TASK: Working from the entries below, tally each line that holds "also". Give the tally and nothing else.

(Collected data)
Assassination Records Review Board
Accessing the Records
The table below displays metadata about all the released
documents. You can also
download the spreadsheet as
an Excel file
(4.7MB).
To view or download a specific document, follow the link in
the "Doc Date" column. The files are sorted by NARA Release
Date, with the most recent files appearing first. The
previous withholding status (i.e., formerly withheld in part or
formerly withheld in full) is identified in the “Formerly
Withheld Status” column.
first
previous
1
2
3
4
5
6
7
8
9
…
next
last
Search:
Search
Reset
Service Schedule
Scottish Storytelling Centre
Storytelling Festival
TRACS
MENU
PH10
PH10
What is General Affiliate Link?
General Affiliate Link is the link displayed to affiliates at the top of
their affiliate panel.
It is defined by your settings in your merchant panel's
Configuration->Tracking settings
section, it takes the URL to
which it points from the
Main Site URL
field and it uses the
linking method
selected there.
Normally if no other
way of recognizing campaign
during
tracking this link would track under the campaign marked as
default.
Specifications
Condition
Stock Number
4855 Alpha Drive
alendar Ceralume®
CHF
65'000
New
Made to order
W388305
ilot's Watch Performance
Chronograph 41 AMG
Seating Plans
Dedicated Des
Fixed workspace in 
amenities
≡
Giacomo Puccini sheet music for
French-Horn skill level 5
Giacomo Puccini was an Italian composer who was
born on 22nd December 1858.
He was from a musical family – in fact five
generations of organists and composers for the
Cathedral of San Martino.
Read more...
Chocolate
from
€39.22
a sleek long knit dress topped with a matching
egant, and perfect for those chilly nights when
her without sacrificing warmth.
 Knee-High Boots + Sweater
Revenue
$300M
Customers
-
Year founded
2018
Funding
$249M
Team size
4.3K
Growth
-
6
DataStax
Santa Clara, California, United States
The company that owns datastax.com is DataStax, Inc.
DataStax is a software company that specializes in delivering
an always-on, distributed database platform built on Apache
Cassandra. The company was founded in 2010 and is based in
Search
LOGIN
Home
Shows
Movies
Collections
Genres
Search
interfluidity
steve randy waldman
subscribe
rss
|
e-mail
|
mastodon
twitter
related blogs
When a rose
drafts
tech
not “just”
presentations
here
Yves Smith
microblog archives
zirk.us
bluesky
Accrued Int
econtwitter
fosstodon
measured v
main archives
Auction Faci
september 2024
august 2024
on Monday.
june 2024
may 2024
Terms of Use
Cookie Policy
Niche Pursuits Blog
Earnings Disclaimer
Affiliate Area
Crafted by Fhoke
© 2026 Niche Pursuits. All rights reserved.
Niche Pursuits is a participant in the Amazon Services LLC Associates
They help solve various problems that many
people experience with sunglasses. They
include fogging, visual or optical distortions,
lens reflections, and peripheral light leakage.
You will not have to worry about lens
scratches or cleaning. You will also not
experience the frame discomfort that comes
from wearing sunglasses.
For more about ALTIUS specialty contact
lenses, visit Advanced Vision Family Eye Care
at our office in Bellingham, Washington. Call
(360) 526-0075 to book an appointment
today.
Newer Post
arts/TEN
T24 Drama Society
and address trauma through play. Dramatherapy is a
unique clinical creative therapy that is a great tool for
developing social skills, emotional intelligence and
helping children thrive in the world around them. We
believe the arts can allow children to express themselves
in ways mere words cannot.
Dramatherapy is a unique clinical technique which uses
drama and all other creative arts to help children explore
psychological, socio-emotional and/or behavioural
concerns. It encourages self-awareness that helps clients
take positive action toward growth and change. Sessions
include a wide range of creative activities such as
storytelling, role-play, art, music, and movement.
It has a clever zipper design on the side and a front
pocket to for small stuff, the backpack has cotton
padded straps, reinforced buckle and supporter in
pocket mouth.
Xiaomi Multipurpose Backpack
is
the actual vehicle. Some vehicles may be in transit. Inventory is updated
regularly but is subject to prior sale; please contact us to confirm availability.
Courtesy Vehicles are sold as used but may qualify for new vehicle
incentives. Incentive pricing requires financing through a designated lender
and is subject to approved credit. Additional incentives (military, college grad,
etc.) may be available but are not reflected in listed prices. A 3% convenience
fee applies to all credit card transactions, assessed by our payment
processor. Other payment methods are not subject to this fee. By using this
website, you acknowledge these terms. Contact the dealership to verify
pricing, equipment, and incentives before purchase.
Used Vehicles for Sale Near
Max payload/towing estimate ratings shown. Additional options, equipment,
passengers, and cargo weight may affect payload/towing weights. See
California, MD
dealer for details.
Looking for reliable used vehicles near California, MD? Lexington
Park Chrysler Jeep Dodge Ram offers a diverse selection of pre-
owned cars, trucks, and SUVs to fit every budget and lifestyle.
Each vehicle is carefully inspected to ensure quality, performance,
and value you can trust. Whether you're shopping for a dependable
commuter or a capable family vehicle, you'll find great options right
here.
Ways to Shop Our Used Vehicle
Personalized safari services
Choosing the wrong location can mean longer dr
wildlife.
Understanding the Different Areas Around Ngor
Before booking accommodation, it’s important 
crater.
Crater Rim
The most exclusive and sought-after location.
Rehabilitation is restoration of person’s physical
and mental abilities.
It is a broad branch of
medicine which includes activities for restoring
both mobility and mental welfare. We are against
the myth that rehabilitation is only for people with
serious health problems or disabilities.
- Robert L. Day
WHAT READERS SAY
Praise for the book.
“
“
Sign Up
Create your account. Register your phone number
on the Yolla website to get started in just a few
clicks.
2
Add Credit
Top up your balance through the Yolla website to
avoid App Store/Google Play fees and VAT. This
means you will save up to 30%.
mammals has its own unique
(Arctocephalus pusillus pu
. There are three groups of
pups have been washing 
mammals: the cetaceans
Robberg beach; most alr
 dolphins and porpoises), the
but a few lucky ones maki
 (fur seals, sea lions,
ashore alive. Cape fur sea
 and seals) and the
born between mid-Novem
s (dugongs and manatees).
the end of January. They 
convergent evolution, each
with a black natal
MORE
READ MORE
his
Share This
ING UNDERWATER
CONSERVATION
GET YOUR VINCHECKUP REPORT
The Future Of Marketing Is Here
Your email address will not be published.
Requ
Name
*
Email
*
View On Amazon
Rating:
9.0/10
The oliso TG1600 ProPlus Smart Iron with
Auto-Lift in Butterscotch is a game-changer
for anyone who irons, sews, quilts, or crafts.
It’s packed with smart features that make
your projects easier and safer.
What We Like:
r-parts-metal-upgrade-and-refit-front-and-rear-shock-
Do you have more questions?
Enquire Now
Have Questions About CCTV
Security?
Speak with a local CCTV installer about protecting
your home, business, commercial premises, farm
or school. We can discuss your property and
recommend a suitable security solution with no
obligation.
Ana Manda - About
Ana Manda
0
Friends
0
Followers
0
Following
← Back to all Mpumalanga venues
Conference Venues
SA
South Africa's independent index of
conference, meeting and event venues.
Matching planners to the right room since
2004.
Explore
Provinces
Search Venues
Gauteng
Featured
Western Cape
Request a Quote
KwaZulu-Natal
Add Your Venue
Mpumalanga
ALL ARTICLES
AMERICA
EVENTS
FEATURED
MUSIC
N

ANSWER TO THIS PROBLEM: 2